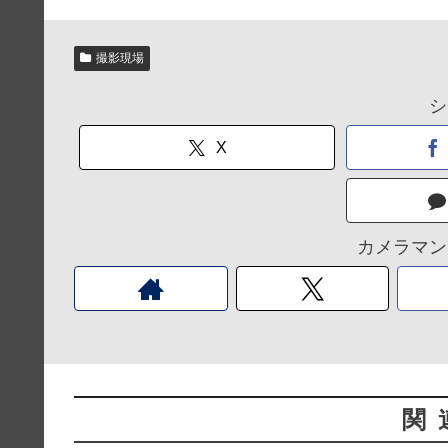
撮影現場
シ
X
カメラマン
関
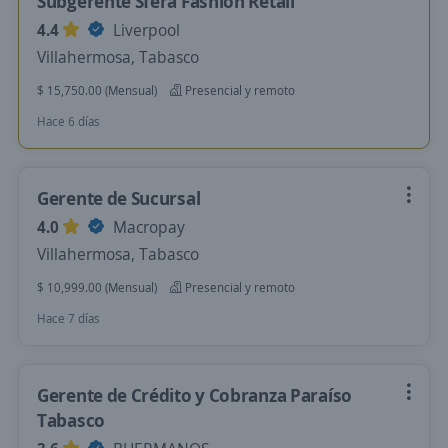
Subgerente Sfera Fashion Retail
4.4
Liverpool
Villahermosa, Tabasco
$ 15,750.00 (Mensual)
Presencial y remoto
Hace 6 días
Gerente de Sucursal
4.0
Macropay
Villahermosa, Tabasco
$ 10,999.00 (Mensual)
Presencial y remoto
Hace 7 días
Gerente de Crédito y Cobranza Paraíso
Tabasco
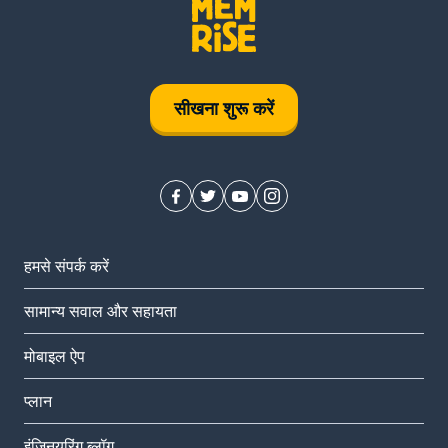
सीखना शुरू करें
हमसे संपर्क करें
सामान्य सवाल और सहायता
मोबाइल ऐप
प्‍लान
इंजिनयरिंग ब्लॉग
+ + + +
Task to carry out - Return the whole listing exactly, minus its pictures.

Response -
撮影現場
シ
X
カメラマン
関
Subgerente Sfera Fashion Retail
4.4
Liverpool
Villahermosa, Tabasco
$ 15,750.00 (Mensual)
Presencial y remoto
Hace 6 días
Gerente de Sucursal
4.0
Macropay
Villahermosa, Tabasco
$ 10,999.00 (Mensual)
Presencial y remoto
Hace 7 días
Gerente de Crédito y Cobranza Paraíso
Tabasco
सीखना शुरू करें
हमसे संपर्क करें
सामान्य सवाल और सहायता
मोबाइल ऐप
प्‍लान
इंजिनयरिंग ब्लॉग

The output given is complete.